How repeat questions get grouped
Once a day, an EventBridge Scheduler rule fires the grouper Lambda. It reads the new questions added since the last pass, looks at one at a time, finds the questions already in the pile that mean the same thing, and either joins an existing group or starts a new one. Then it decides which groups have been asked enough to deserve a FAQ entry. The whole pass is plain Python over the vectors. No model writes anything here — the only AI involved is the embedding from Part 2.
Key takeaways
- The grouper runs once a day via EventBridge Scheduler.
- Each new question is matched against existing clusters by vector nearness — same meaning, not same words.
- A near-match joins a cluster; nothing close enough starts a new one.
- A cluster that crosses the repeat threshold (default five asks, not already covered) becomes a candidate.
- The grouper writes no answer — it only decides what is worth answering.
The grouping flow, per question
Same meaning, not the same words
The whole reason questions are embedded in Part 2 is so the grouper can match them by meaning. “Do you ship to Canada?”, “Can you deliver to Toronto?”, and “Is international shipping available north of the border?” share almost no words, but they’re the same question. Their vectors sit close together, so a nearest-neighbor search in S3 Vectors finds them as a group. A keyword match would put them in three different buckets and you’d never see that it’s one popular question asked three ways.
The grouper queries S3 Vectors for the closest existing questions to each new one. If the closest is within the join threshold (a distance the rules doc sets, with a sensible default), the new question joins that cluster and bumps its times-seen counter. If nothing is close enough, the question starts a new single-question cluster of its own. Over days, popular questions accrete into big clusters and rare one-offs stay as singletons.
Four outcomes, every pass
Every new question, every pass, lands in exactly one of four buckets. The names are plain on purpose.
- Skip. The question is already covered by a live FAQ entry. Count it — knowing a covered question is still being asked is useful — but don’t make a new candidate. Most questions, once the FAQ matures, land here.
- Wait. The question joined a cluster, but the cluster hasn’t been asked enough times yet. Keep it warm. A cluster sitting at three asks this month is one good week away from becoming a candidate; the grouper remembers it so nothing has to start over.
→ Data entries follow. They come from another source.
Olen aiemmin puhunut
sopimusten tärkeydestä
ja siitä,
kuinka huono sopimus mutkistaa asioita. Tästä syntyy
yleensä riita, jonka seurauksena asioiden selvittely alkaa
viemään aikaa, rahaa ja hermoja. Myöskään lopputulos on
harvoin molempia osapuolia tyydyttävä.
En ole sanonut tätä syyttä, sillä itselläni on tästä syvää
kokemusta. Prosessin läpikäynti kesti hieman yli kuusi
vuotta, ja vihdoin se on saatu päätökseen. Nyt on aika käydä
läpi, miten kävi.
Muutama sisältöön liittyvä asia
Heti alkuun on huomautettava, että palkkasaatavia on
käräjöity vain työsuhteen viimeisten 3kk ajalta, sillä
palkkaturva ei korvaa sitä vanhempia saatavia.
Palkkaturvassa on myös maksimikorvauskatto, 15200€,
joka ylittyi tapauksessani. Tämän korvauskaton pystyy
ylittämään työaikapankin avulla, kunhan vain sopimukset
- Candidate. The cluster just crossed the repeat threshold and isn’t covered. Mark it ready for the drafter in Part 4. This is the whole point of the pass — turning “people keep asking this” into “let’s answer it once, well.”
- Refresh. The cluster is covered by a live entry, but the asks keep coming — which often means the published answer is unclear, incomplete, or out of date. Flag the entry for a refresh so a reviewer can decide whether the answer needs a rewrite.
The threshold is a number you own
How many asks make a FAQ entry? That’s a judgment call, and it lives in the rules doc as a plain number — min_asks_for_candidate, default five. Set it lower if you want a thorough FAQ that captures the long tail; set it higher if you only want the genuine top questions. The grouper reads the number each pass, so changing it doesn’t need a deploy. The priority flag from a manual entry (Part 2) is the one override: a rep can mark a question important and skip the counting entirely.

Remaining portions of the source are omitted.